Le projet de loi sur la restructuration du secteur bancaire ne figure pas à l'ordre du jour de la réunion de la commission parlementaire des Finances et du Budget, prévue demain sous la présidence du député Ibrahim Kanaan rapporte le quotidien Nidaa al-Watan. Cela s'explique par le déplacement à l'étranger du ministre des Finances, Yassine Jaber.
La commission devrait toutefois tenir une séance consacrée à ce texte le mercredi 8 juillet afin d'examiner les amendements apportés à une loi déjà adoptée et publiée au Journal officiel.
Après son adoption, le Fonds monétaire international (FMI) formulera ses remarques, contraignant le gouvernement, par l'intermédiaire du ministère des Finances, à soumettre une nouvelle série d'amendements à une loi pourtant déjà en vigueur. Une démarche inédite qui a suscité des critiques quant à la manière dont le FMI traite avec l'État libanais.

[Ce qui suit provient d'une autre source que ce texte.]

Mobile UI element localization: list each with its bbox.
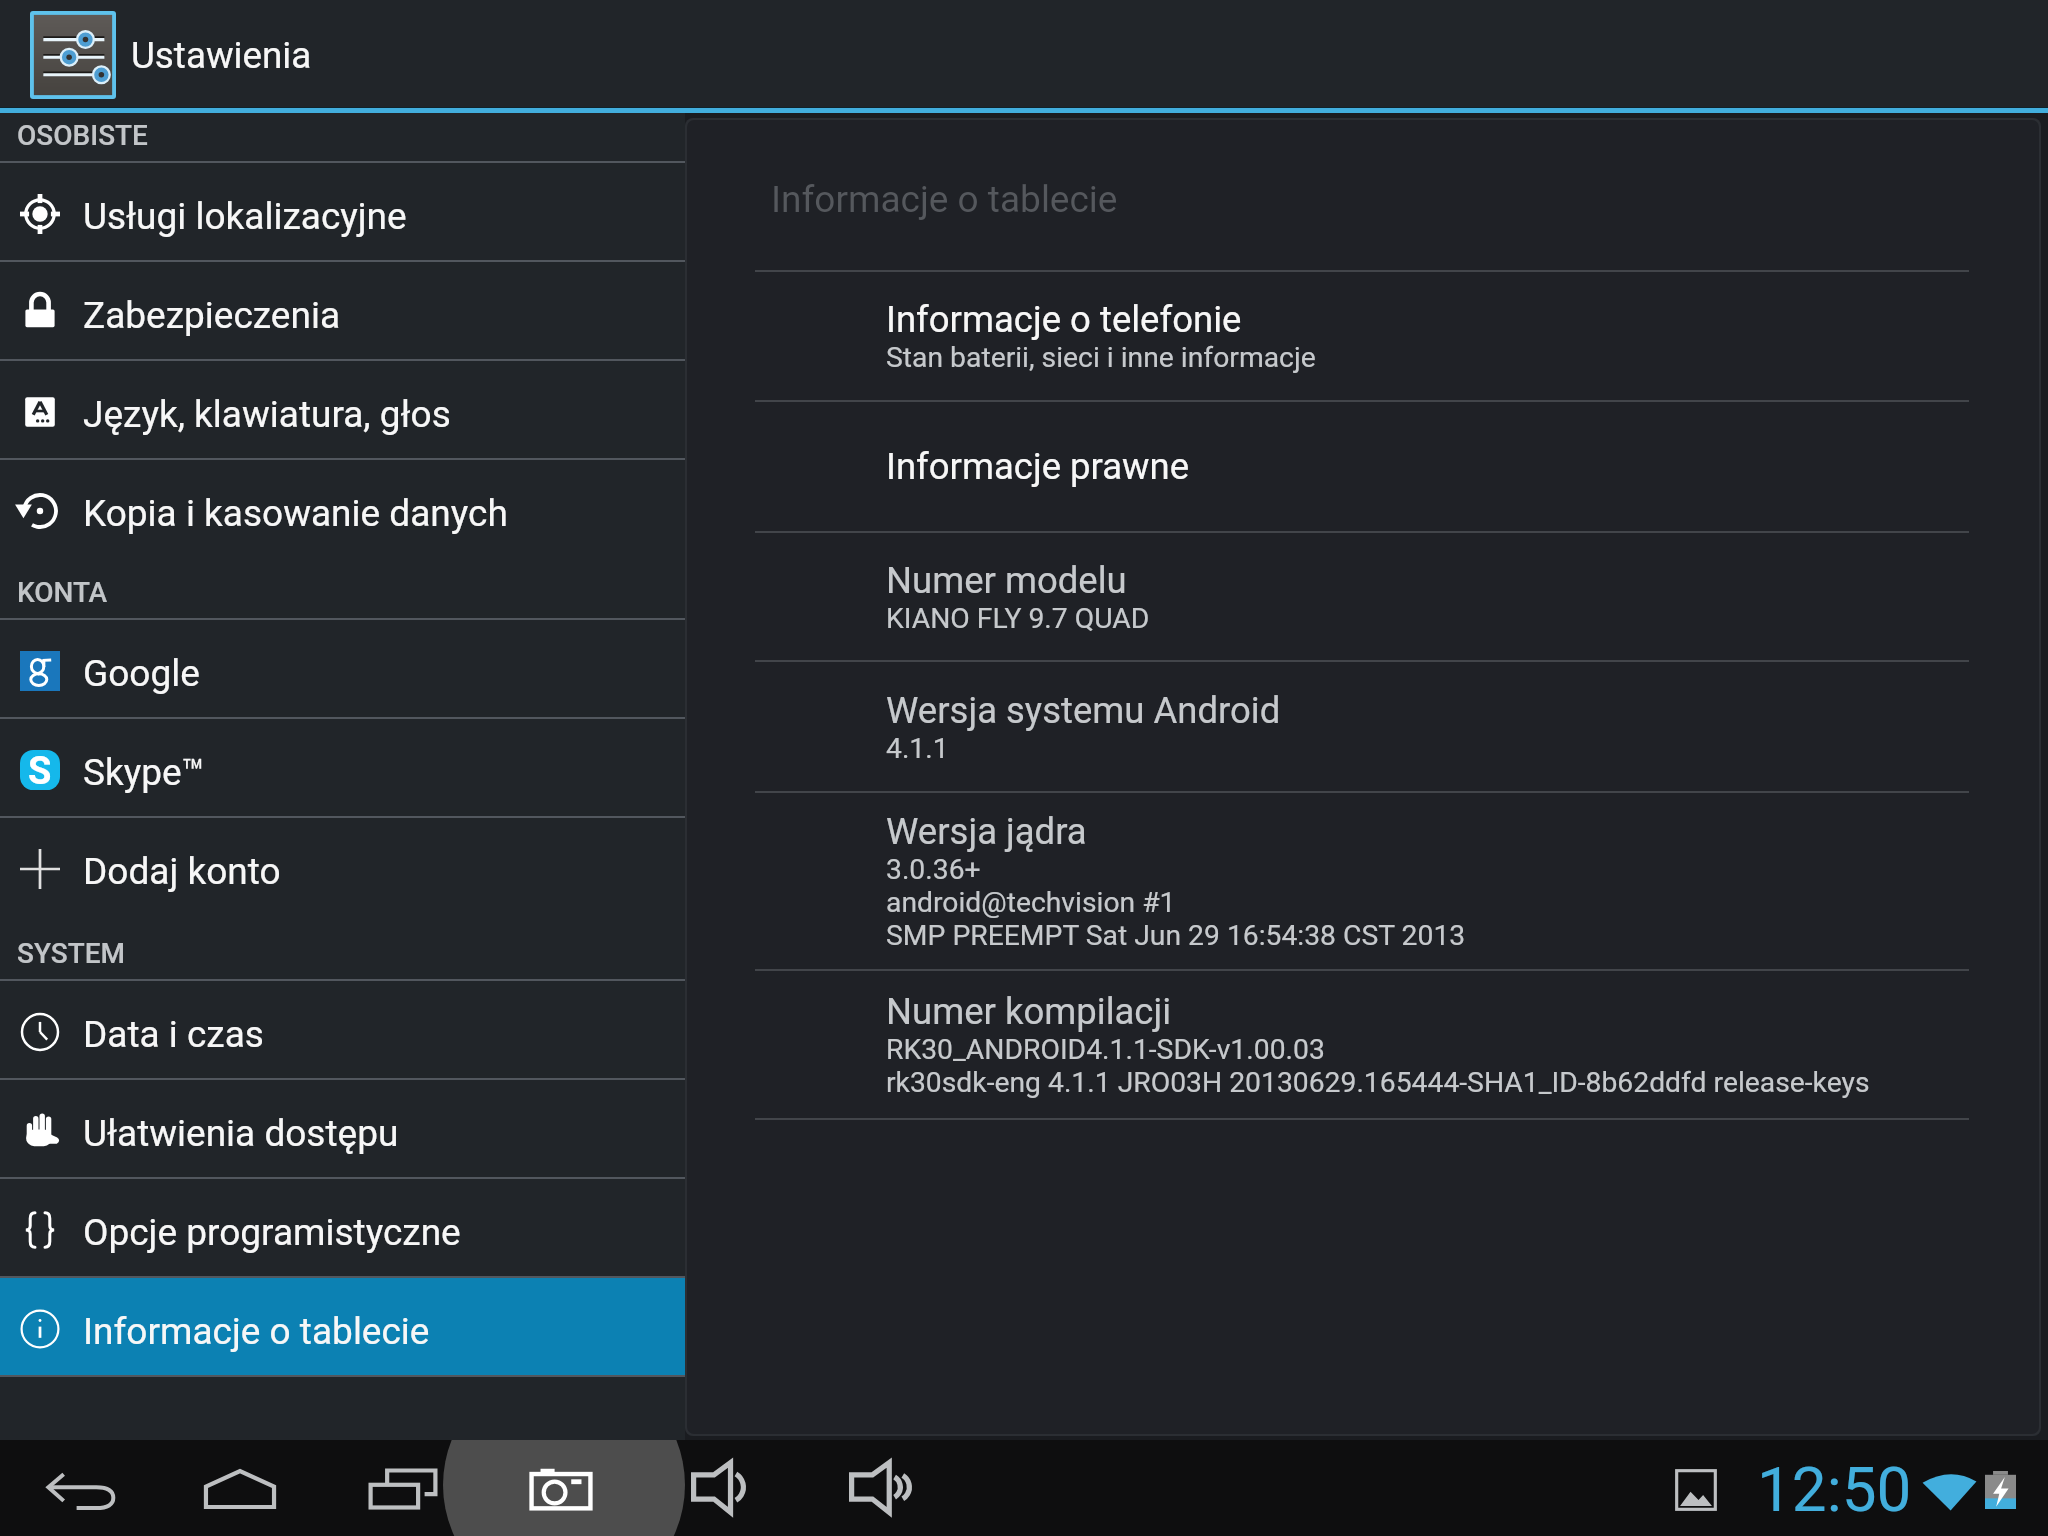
- staticText: Kopia i kasowanie danych: [83, 492, 508, 535]
- staticText: Usługi lokalizacyjne: [83, 195, 407, 238]
- staticText: 12:50: [1757, 1453, 1912, 1526]
- button[interactable]: Język, klawiatura, głos: [0, 361, 685, 458]
- button[interactable]: Back: [22, 1440, 138, 1536]
- button[interactable]: Recent apps: [343, 1440, 463, 1536]
- button[interactable]: Informacje o telefonie: [687, 272, 2039, 400]
- staticText: Google: [83, 652, 200, 695]
- staticText: Data i czas: [83, 1013, 264, 1056]
- button[interactable]: Data i czas: [0, 981, 685, 1078]
- staticText: 3.0.36+ android@techvision #1 SMP PREEMP…: [886, 853, 1466, 952]
- staticText: OSOBISTE: [17, 119, 148, 152]
- button[interactable]: Zabezpieczenia: [0, 262, 685, 359]
- button[interactable]: Volume down: [667, 1440, 770, 1536]
- button[interactable]: Screenshot: [505, 1440, 617, 1536]
- staticText: Dodaj konto: [83, 850, 281, 893]
- staticText: SYSTEM: [17, 937, 126, 970]
- button[interactable]: Wersja systemu Android: [687, 662, 2039, 791]
- staticText: 4.1.1: [886, 732, 949, 765]
- staticText: Wersja jądra: [886, 810, 1087, 853]
- button[interactable]: Informacje o tablecie: [0, 1278, 685, 1375]
- button[interactable]: Numer modelu: [687, 533, 2039, 660]
- staticText: Skype™: [83, 751, 205, 794]
- staticText: Ustawienia: [131, 34, 312, 77]
- staticText: Ułatwienia dostępu: [83, 1112, 399, 1155]
- staticText: RK30_ANDROID4.1.1-SDK-v1.00.03 rk30sdk-e…: [886, 1033, 1870, 1099]
- staticText: Numer kompilacji: [886, 990, 1172, 1033]
- button[interactable]: Dodaj konto: [0, 818, 685, 915]
- staticText: Opcje programistyczne: [83, 1211, 461, 1254]
- staticText: Stan baterii, sieci i inne informacje: [886, 341, 1316, 374]
- button[interactable]: Wersja jądra: [687, 793, 2039, 969]
- staticText: Numer modelu: [886, 559, 1127, 602]
- staticText: Wersja systemu Android: [886, 689, 1281, 732]
- button[interactable]: Numer kompilacji: [687, 971, 2039, 1118]
- staticText: KONTA: [17, 576, 108, 609]
- button[interactable]: Google: [0, 620, 685, 717]
- staticText: Informacje o tablecie: [771, 178, 1118, 221]
- button[interactable]: Screenshot saved: [1651, 1440, 1741, 1536]
- staticText: Informacje o telefonie: [886, 298, 1242, 341]
- button[interactable]: Home: [179, 1440, 301, 1536]
- button[interactable]: Volume up: [825, 1440, 936, 1536]
- staticText: S: [28, 750, 52, 789]
- staticText: Zabezpieczenia: [83, 294, 341, 337]
- staticText: KIANO FLY 9.7 QUAD: [886, 602, 1150, 635]
- button[interactable]: Opcje programistyczne: [0, 1179, 685, 1276]
- button[interactable]: Informacje prawne: [687, 402, 2039, 531]
- button[interactable]: S: [0, 719, 685, 816]
- staticText: Informacje prawne: [886, 445, 1190, 488]
- button[interactable]: Usługi lokalizacyjne: [0, 163, 685, 260]
- staticText: Informacje o tablecie: [83, 1310, 430, 1353]
- button[interactable]: Kopia i kasowanie danych: [0, 460, 685, 557]
- button[interactable]: Ułatwienia dostępu: [0, 1080, 685, 1177]
- staticText: Język, klawiatura, głos: [83, 393, 451, 436]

À ce jour, aucune certitude ne se dégage quant à la position que le gouvernement adoptera face au rejet, par le FMI, du compromis conclu entre la Banque du Liban et l'exécutif.
Le Premier ministre avait lui-même proposé de modifier l'article 3 de la loi bancaire afin de l'aligner sur les dispositions du Code de la monnaie et du crédit, tout en préservant les prérogatives de la Banque du Liban et de son Conseil central. De son côté, le ministère des Finances avait rédigé les amendements relatifs à l'article 13. Or, le FMI a rejeté la version qui lui avait été transmise pour approbation.
Selon une source parlementaire interrogée par Nidaa al-Watan, les députés ignorent toujours quelle décision prendra le gouvernement concernant le refus du FMI des modifications apportées aux articles 3 et 13. Le président de la commission des Finances et du Budget souhaite toutefois trancher rapidement cette question, estimant que tout nouveau report est désormais inacceptable.
Selon la même source, le différend ne se limite pas aux articles 3 et 13. Il porte également sur d'autres dispositions, notamment celle accordant, à toute banque faisant l'objet d'une décision de liquidation, le droit d'introduire un recours devant la justice. Le FMI s'était auparavant opposé à ce droit, alors que le Conseil constitutionnel l'a expressément confirmé.
Partant, est-il envisageable d'ignorer une décision du Conseil constitutionnel? La réponse est clairement non. Reste toutefois à trouver une issue permettant de respecter les décisions du Conseil constitutionnel tout en évitant une confrontation avec le FMI.
À ce stade, la situation demeure quelque peu floue. Toutefois, le ministre des Finances aurait laissé entendre, lors de réunions privées, que le gouvernement recommanderait le maintien des articles 3 et 13 dans la version convenue avec la Banque du Liban, sans céder cette fois aux objections du FMI.
Dans l'attente, certains estiment que la position du FMI est largement dictée par des considérations politiques et qu'elle pourrait évoluer prochainement, notamment après la signature de l'accord-cadre entre le Liban et Israël à Washington.